Cytochrome P450 enzymes convert clopidogrel and prasugrel into active metabolites, and reduced‑function CYP2C19 alleles in clopidogrel users lower active metabolite levels, impair platelet inhibition, and increase cardiovascular events. The study aimed to determine whether CYP genetic variants influence prasugrel pharmacokinetics, platelet inhibition, and cardiovascular outcomes. The authors assessed the impact of CYP variants on prasugrel metabolite levels and platelet inhibition in 238 healthy volunteers and evaluated their association with cardiovascular events in 1466 acute coronary syndrome patients from the TRITON‑TIMI 38 trial. In both healthy volunteers and acute coronary syndrome patients, common functional CYP variants did not alter prasugrel metabolite concentrations, platelet inhibition, or cardiovascular event rates, unlike the effects seen with clopidogrel.

Abstract

Background— Both clopidogrel and prasugrel require biotransformation to active metabolites by cytochrome P450 (CYP) enzymes. Among persons treated with clopidogrel, carriers of reduced-function CYP2C19 alleles have significantly lower levels of active metabolite, diminished platelet inhibition, and higher rates of adverse cardiovascular events. The effect of CYP polymorphisms on the clinical outcomes in patients treated with prasugrel remains unknown. Methods and Results— The associations between functional variants in CYP genes, plasma concentrations of active drug metabolite, and platelet inhibition in response to prasugrel were tested in 238 healthy subjects. We then examined the association of these genetic variants with cardiovascular outcomes in a cohort of 1466 patients with acute coronary syndromes allocated to treatment with prasugrel in the Trial to Assess Improvement in Therapeutic Outcomes by Optimizing Platelet Inhibition With Prasugrel–Thrombolysis in Myocardial Infarction 38 trial. Among the healthy subjects, no significant attenuation of the pharmacokinetic or the pharmacodynamic response to prasugrel was observed in carriers versus noncarriers of at least 1 reduced-function allele for any of the CYP genes tested ( CYP2C19 , CYP2C9 , CYP2B6 , CYP3A5 , and CYP1A2 ).

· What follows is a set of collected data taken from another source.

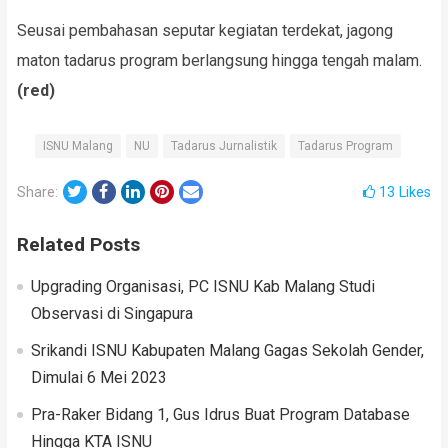
Seusai pembahasan seputar kegiatan terdekat, jagong
maton tadarus program berlangsung hingga tengah malam.
(red)
ISNU Malang
NU
Tadarus Jurnalistik
Tadarus Program
Twitter
Facebook
LinkedIn
Pinterest
Email
Share:
13
Likes
Related Posts
Upgrading Organisasi, PC ISNU Kab Malang Studi
Observasi di Singapura
Srikandi ISNU Kabupaten Malang Gagas Sekolah Gender,
Dimulai 6 Mei 2023
Pra-Raker Bidang 1, Gus Idrus Buat Program Database
Hingga KTA ISNU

Consistent with these findings, in subjects with acute coronary syndromes treated with prasugrel, no significant associations were found between any of the tested CYP genotypes and risk of cardiovascular death, myocardial infarction, or stroke. Conclusions— Common functional CYP genetic variants do not affect active drug metabolite levels, inhibition of platelet aggregation, or clinical cardiovascular event rates in persons treated with prasugrel. These pharmacogenetic findings are in contrast to observations with clopidogrel, which may explain, in part, the different pharmacological and clinical responses to the 2 medications.